Uma das mudanças mais elogiadas este ano, foi a colocação de um peso igual para todos os pilotos. Agora o conjunto banco/ piloto tem de pesar 80Kg no mínimo, o que significa que os pilotos mais leves têm lastro colocado nos bancos para chegar ao número desejado.
Esta medida visa acabar com as dietas exageradas dos pilotos que iam a extremos para chegar aos pesos pretendidos pelas equipas. Quanto mais leve for o carro e o piloto, melhor a equipa pode distribuir o lastro para chegar ao peso mínimo do carro, atingindo assim um melhor equilíbrio.
George Russell falou da mudança que sofreu do ano passado para este ano:
Tenho 1 metro e 88, e no ano passado pesava 66Kg. Agora estou com 72/73 quilos, tenho mais energia e sinto-me melhor. Tem sido muito benéfico de várias formas. Eu acho óptimo e o F1 precisava disso. Penso que o próximo passo é fazer com que os cockpits tenham um tamanho padrão em todos os carros, porque há benefícios se você for um piloto mais pequeno para encaixar tudo de forma mais apertada.”
“Eu sei que na F2 e F3 eles acabaram de usar um tamanho padrão (192cm).

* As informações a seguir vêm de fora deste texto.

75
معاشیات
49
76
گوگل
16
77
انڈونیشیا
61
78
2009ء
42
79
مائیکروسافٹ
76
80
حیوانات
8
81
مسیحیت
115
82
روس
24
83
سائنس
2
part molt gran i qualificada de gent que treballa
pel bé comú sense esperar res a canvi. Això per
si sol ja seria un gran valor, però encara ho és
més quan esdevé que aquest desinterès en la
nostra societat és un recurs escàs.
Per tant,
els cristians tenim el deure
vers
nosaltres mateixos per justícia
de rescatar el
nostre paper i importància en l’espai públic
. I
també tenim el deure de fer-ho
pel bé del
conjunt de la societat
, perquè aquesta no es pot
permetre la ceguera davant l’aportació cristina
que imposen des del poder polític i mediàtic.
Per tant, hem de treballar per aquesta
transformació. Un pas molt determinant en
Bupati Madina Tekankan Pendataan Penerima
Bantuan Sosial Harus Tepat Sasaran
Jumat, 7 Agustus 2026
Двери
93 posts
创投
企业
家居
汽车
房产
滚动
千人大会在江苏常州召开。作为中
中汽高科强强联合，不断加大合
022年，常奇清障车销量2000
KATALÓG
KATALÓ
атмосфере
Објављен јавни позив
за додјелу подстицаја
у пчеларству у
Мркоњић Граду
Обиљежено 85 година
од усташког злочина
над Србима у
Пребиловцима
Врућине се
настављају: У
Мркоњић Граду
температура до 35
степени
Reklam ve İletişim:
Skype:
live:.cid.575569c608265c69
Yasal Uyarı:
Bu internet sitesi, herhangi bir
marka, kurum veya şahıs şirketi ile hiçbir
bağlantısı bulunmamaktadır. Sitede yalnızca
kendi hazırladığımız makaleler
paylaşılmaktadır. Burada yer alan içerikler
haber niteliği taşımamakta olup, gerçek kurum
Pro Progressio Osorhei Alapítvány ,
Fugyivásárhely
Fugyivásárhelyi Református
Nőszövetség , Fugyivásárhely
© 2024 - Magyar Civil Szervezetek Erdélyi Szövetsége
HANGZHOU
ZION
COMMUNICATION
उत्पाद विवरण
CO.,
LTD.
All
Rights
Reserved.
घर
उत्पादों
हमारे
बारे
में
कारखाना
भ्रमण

Definitivamente é a direcção certa. Na F2 não havia uma limitação, mas eu sabia que se eu entrasse no Mercedes no ano passado e eu fosse mais pesado que Lewis ou Valtteri, seria mais lento no tempo por volta. Eu queria mostrar o que poderia fazer sem limitações.”
São vários os casos de pilotos que pelo seu tamanho ficaram prejudicados. Os casos de Daniel Ricciardo e Nico Hulkenberg foram os mais conhecidos. No caso de Ricciardo, o australiano pilotava monolugares feitos por Adrian Newey que sempre teve como característica fazer cockpits estreitos para aumentar a eficiência aerodinâmica. A medida proposta por Russell faz sentido tal como a medida que foi este ano adoptada, para beneficio de todos.